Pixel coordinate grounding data
◆ ◆ ◆ ◆ ◆ ◆ ◆

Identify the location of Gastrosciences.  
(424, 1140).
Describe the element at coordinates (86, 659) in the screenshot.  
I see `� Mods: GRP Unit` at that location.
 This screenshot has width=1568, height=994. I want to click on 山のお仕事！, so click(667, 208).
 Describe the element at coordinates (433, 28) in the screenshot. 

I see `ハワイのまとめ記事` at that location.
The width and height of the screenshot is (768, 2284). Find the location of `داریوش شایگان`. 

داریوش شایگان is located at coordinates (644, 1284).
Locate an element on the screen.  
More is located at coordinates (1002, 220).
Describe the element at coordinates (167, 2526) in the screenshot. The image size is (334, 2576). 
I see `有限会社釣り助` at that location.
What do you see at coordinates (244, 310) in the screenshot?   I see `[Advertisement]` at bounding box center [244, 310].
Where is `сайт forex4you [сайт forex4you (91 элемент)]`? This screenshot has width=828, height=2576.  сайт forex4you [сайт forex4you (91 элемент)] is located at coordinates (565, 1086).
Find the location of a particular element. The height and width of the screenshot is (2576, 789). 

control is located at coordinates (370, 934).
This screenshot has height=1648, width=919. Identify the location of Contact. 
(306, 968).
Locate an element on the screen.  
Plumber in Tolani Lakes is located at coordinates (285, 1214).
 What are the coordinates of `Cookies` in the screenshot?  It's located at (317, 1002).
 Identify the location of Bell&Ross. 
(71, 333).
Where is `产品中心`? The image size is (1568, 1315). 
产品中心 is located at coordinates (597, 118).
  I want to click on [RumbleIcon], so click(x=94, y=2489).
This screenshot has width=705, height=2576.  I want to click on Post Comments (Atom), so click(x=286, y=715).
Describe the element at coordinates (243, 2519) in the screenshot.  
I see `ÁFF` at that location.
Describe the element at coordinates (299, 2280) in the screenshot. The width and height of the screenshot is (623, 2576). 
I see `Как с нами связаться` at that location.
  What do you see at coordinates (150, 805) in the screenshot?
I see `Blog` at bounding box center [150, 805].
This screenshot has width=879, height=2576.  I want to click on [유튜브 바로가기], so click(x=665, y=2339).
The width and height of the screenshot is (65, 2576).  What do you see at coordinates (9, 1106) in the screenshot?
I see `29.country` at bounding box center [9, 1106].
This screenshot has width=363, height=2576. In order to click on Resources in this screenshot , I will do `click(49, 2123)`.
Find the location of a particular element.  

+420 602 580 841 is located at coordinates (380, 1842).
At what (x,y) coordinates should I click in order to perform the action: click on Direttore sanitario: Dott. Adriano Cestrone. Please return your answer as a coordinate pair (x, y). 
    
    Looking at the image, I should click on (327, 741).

◆ ◆ ◆ ◆ ◆ ◆ ◆

### Goal of the exercise:
Set down exactly the lines from the one that contains "This screenshot has width=879, height=2576." to the final line above, both included, and nothing more.

### Solution for this task:
This screenshot has width=879, height=2576.  I want to click on [유튜브 바로가기], so click(x=665, y=2339).
The width and height of the screenshot is (65, 2576).  What do you see at coordinates (9, 1106) in the screenshot?
I see `29.country` at bounding box center [9, 1106].
This screenshot has width=363, height=2576. In order to click on Resources in this screenshot , I will do `click(49, 2123)`.
Find the location of a particular element.  

+420 602 580 841 is located at coordinates (380, 1842).
At what (x,y) coordinates should I click in order to perform the action: click on Direttore sanitario: Dott. Adriano Cestrone. Please return your answer as a coordinate pair (x, y). 
    
    Looking at the image, I should click on (327, 741).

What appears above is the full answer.